Si par la force des choses Pékin reste prudent au moins dans le Détroit de Taïwan, tandis que l’audace démocratique de Tsai Ing-wen qui refuse de reconnaître l’attachement de l’Île au Continent, s’arrête aux limites d’une déclaration d’indépendance, Washington pourrait, emporté par la violence de sa vindicte anti-chinoise, céder aux plus provocateurs des lobbies taïwanais et, par exemple, décider d’une escale d’un bâtiment guerre à Taïwan.

« L’effet incendiaire de la provocation serait politiquement impossible à ignorer pour les dirigeants chinois. Ces derniers pourraient riposter en investissant Jinmen, Matsu ou Wuqiu situées à quelques encablures des côtes chinoises dans le Détroit. (…) Ou même les îles Dongsha (Pratas) ou/et Taïping (Itu Aba), toutes deux actuellement administrées par Taipei en mer de Chine méridionale. »

L’incandescence de la question taïwanaise reste, on le voit, encore en-deçà de la déflagration – à ceci près qu’elle pourrait être enflammée par une provocation de Washington au nom de la défense des droits et libertés -.

Elle est contenue parce que Pékin se contente, pour le moment, du consensus international ayant cédé à ses injonctions répétées de « l’existence d’une seule Chine », espérant aussi qu’à Taïwan la mouvance unitaire et la crainte d’un conflit tiendront sous le boisseau la tentation de la rupture.

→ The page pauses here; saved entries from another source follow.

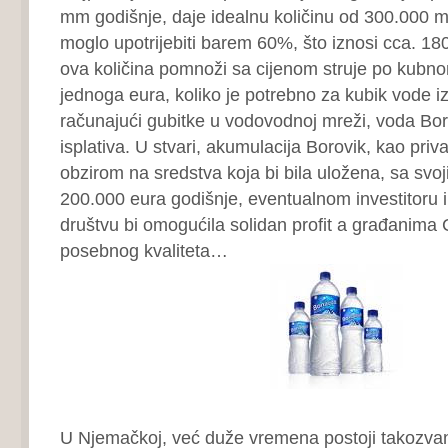
mm godišnje, daje idealnu količinu od 300.000 m³
moglo upotrijebiti barem 60%, što iznosi cca. 18
ova količina pomnoži sa cijenom struje po kubn
jednoga eura, koliko je potrebno za kubik vode i
računajući gubitke u vodovodnoj mreži, voda Bor
isplativa. U stvari, akumulacija Borovik, kao priva
obzirom na sredstva koja bi bila uložena, sa svo
200.000 eura godišnje, eventualnom investitoru 
društvu bi omogućila solidan profit a građanima 
posebnog kvaliteta…
U Njemačkoj, već duže vremena postoji takozva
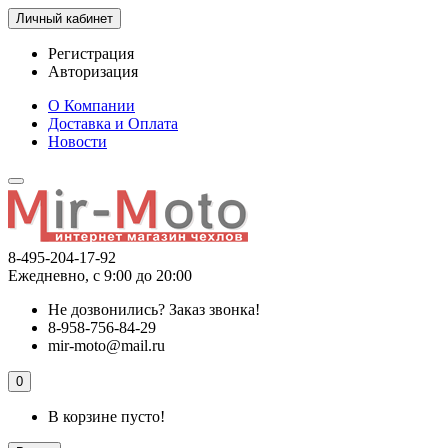
Личный кабинет
Регистрация
Авторизация
О Компании
Доставка и Оплата
Новости
8-495-204-17-92
Ежедневно, с 9:00 до 20:00
Не дозвонились?
Заказ звонка!
8-958-756-84-29
mir-moto@mail.ru
0
В корзине пусто!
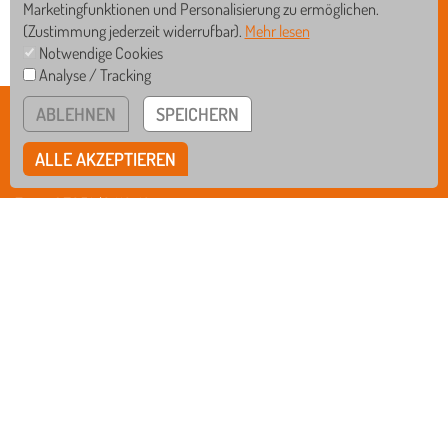
Marketingfunktionen und Personalisierung zu ermöglichen.
(Zustimmung jederzeit widerrufbar).
Mehr lesen
Notwendige Cookies
Analyse / Tracking
GS
WRS
ABLEHNEN
SPEICHERN
BISCHOF-SPROLL-BILDUNGSZENTRUM
Rißegger Straße 108 • 88400 Biberach
RS
GYM
ALLE AKZEPTIEREN
Tel
07351/3412-0
Fax
07351/3412-12
Mail
verwaltung@schule-bsbz.de
bsbzbiberach
IMPRESSUM
DATENSCHUTZ
HINWEISGEBERSYSTEM
COOKIE EINSTELLUNGEN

En revanche, la mer de Chine du sud est aujourd’hui le lieu de tous les dangers.

Note(s) :

[1Le 16 janvier 2019, Heiko Maas, deux semaines après que le président Chinois ait, le 2 janvier, présenté ses vœux aux Taïwanais assortis d’une menace militaire au cas où ils refuseraient la réunification. (lire : Les défis de l’obsession réunificatrice.)

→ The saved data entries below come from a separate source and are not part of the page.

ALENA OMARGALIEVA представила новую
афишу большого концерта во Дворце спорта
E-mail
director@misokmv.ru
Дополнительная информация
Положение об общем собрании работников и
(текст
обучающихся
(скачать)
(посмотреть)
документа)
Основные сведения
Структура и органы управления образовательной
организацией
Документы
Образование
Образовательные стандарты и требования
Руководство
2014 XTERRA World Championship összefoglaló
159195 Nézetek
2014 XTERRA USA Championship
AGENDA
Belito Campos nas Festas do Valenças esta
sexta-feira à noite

[2En mai dernier Washington a notamment approuvé la vente à l’Île d’une valeur totale de 180 millions de $ de 18 torpilles sousmarines MK-48 Mod6 dernier modèle équipées des plus récentes technologies de furtivité et de guidage par sonar à large spectre. Cette vente s’ajoute à celle de chars Abram M1 A2T et de missiles Stinger annoncée en juillet, et surtout à celle officialisée le 18 août de 66 chasseurs de combat F-16 Block 70-Vipers aux capacités de combat améliorées. Dépassant les 10 Mds de $, la vente constitue un des plus gros contrats autorisés à ce jour par le Congrès des Etats-Unis.

[3Ce n’était pas une première. Le Détroit est devenu un lieu de démonstration de forces. En mars 2018, Pékin y avait dépêché le Liaoning son porte-avions d’entraînement. Alors que par le passé la fréquence des transits de l’US Navy, n’était que d’une fois par an, depuis octobre 2019, elle est au moins mensuelle. En mars 2019, déjà deux avions de chasse chinois J-11 avaient passé la ligne médiane à peine une semaine après une mission dans le Détroit de 2 navires de l’US Navy.